„Człowiek
z Sankt Petersburga”
Ken
Follet
Wielka
polityka ma ludzką twarz, czasem bardzo znajomą i wcale nie tak łatwo zapomnieć
o niej, a tym bardziej oddzielić ją od prywatnego życia. Co wyniknie gdy
dyplomacja splecie się z uczuciami i trzeba będzie wybierać pomiędzy
europejskim, a nawet światowym, status quo i rodziną? Odpowiedź na to pytanie
nie jest prosta, niekiedy okazuje się, że jest ich większa ilość i są one
bardziej zaskakujące niż ktokolwiek przypuszczał.
Od
tej misji zależy bardzo dużo, nawet wszystko z czym się utożsamia Feliks. Już nie
raz otrzymywał ważne zadania, wiadomym było, że wykona je bez względu na
wszystko. Tym razem również nie zamierza cofnąć się przed niczym by osiągnąć
swój cel, doskonale zdaje sobie sprawę, że będzie w ogromnym niebezpieczeństwo,
ale nie liczy się jednostka tylko dobro ogółu. Wystarczy usunąć jednego
człowieka by historia potoczyła się całkiem inaczej lub raczej w kierunku, który
Feliks uważa za odpowiedni. Książę Aleks Orłow również ma do wykonania swoje
obowiązki, jeśli można tak nazwać dyplomatyczne rokowania, od ich wyniku zależy
przyszłość Rosji. Drugą stroną w rozmowach ma być lord Walden, szanowany
arystokrata i jednocześnie wytrawny polityk, a Winston Churchill będzie
doradcą. Nikt z tej trójki nie podejrzewa, iż jeden z nich jest na celowniku
bezwzględnego zamachowca. Czy Feliks jest w stanie zagrozić potężnemu
arystokracie i to jeszcze na angielskiej ziemi? Ma on w zanadrzu atut, będący i
dla niego niespodzianką. Natomiast Waldena i jego bliskich czeka lawina niespodziewanych
wydarzeń, po jakich już nic nie będzie takie jak było. Zresztą także i Feliks
nie uniknie zmierzenia się ze swoją przeszłością. Co wyniknie gdy anarchista
spojrzy w oczy znienawidzonego wroga i do czego doprowadzi upór, emocje oraz
echa tego co już miało miejsce?
Czasem
historia zatacza koło i wbrew temu co się wydaje wraca do punktu od jakiego
wszystko się zaczęło i od niego zaczyna się tworzyć kolejny krąg. Człowiek z
Sankt Petersburga żyje ideą i dla idei, wierzy w jej słuszność, lecz świat to
kłębowisko ideologii, a przede wszystkim niezwykłych splotów okoliczności.

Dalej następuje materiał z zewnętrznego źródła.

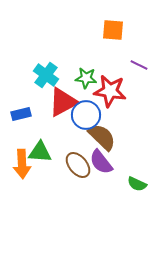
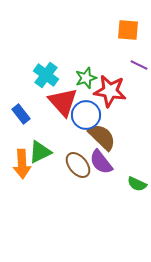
orange square: moved 15 px right
green star: rotated 25 degrees counterclockwise
red triangle: rotated 44 degrees counterclockwise
blue rectangle: rotated 66 degrees clockwise
green triangle: rotated 30 degrees counterclockwise
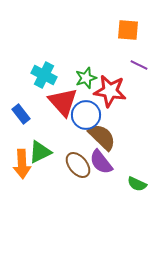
cyan cross: moved 2 px left; rotated 10 degrees counterclockwise
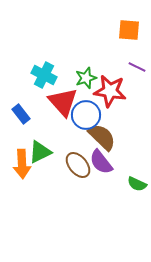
orange square: moved 1 px right
purple line: moved 2 px left, 2 px down
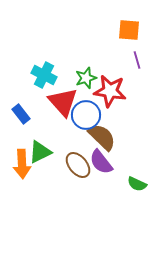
purple line: moved 7 px up; rotated 48 degrees clockwise
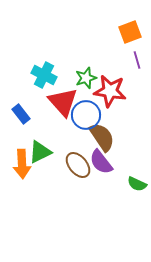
orange square: moved 1 px right, 2 px down; rotated 25 degrees counterclockwise
brown semicircle: rotated 12 degrees clockwise
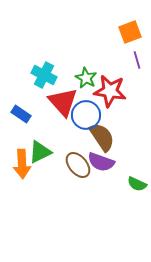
green star: rotated 25 degrees counterclockwise
blue rectangle: rotated 18 degrees counterclockwise
purple semicircle: rotated 32 degrees counterclockwise
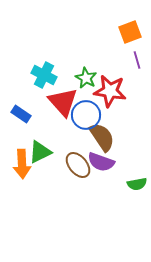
green semicircle: rotated 36 degrees counterclockwise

Wielka polityka rządzi się swoimi prawami i nawet najwięksi muszą się im
podporządkować, nieliczni wiedzą jak ją wykorzystać by osiągnąć to czego pragną
…
Wojna
nie wydaje się już czymś odległym, prawie już dotarła do europejskiego progu,
zresztą nie ona jedna puka do drzwi. To co wydawało się solidnymi podstawami
zaczyna się coraz bardziej chwiać, do głosu dochodzą ci, którzy do tej pory
byli pomijani. Rok tysiąc dziewięćset czternasty przyniesie z sobą nie jedną
zmianę, na tle coraz burzliwszych czasów Ken Follet przedstawia opowieść jaka
mogła mieć miejsce, może nawet wydarzyła
się. Fikcja połączona z faktami historycznymi, wzbogacona o mocny wątek
obyczajowo-społeczny sprawia, że „Człowieka z Sankt Petersburga” czyta się
prawie na przysłowiowym jednym tchu. Autor od lat wie jak zbudować intrygę by
czytelnik z wypiekami na twarzy zagłębiał się w lekturę i nie mógł odłożyć
książki aż do chwili gdy ostatnie zdanie zostanie przeczytane. Nie inaczej jest
i tym razem, wirtuozerskie połączenie motywu polityczno-historycznego z
postaciami rzeczywistymi oraz powstałymi w wyobraźni pisarza i wzbogacenie o
elementy z rodzinnych kręgów bohaterów, daje w efekcie końcowym emocjonującą
powieść. Fabuła zaskakuje wielokrotnie, a kiedy dodamy do tego nieoczywiste
zakończenie to pozostaje tylko poznać „Człowieka z Sankt Petersburga”.